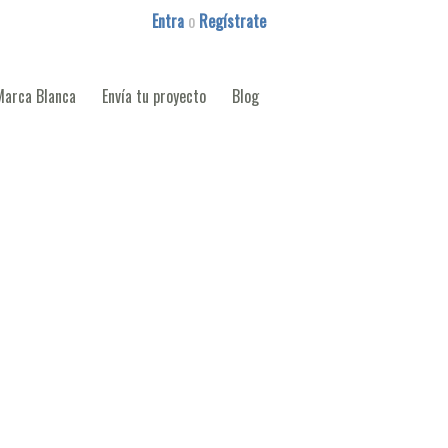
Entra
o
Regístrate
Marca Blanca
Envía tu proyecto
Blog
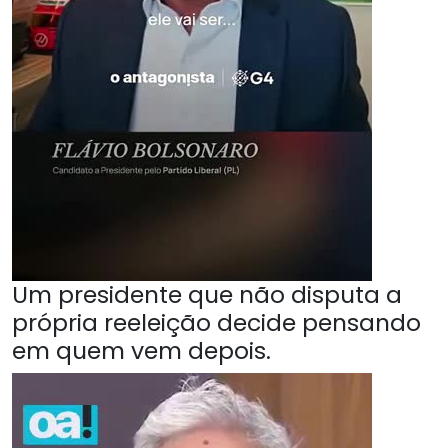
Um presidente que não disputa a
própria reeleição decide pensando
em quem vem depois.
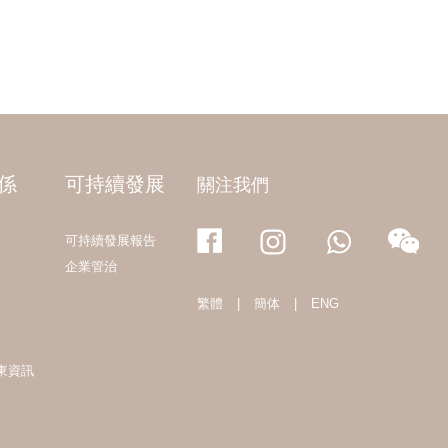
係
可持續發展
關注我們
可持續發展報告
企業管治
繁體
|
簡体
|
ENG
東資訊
_ _ _ _ _
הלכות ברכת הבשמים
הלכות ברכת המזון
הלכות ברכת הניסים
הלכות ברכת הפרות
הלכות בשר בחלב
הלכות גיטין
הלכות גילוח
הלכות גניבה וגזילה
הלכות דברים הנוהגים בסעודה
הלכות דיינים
_ _ _ _ _
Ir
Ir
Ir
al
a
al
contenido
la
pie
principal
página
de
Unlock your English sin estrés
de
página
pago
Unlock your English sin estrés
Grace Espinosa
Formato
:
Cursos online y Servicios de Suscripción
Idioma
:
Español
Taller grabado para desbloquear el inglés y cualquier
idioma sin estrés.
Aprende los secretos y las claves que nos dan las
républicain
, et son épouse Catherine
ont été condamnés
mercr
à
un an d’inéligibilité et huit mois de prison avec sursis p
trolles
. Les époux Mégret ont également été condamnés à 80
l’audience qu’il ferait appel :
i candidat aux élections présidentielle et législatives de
_ _ _ _ _
INSTRUCTIONS TO FOLLOW
Copy out every line from the material above in which the word "הלכות" appears.

TASK RESULT
הלכות ברכת הבשמים
הלכות ברכת המזון
הלכות ברכת הניסים
הלכות ברכת הפרות
הלכות בשר בחלב
הלכות גיטין
הלכות גילוח
הלכות גניבה וגזילה
הלכות דברים הנוהגים בסעודה
הלכות דיינים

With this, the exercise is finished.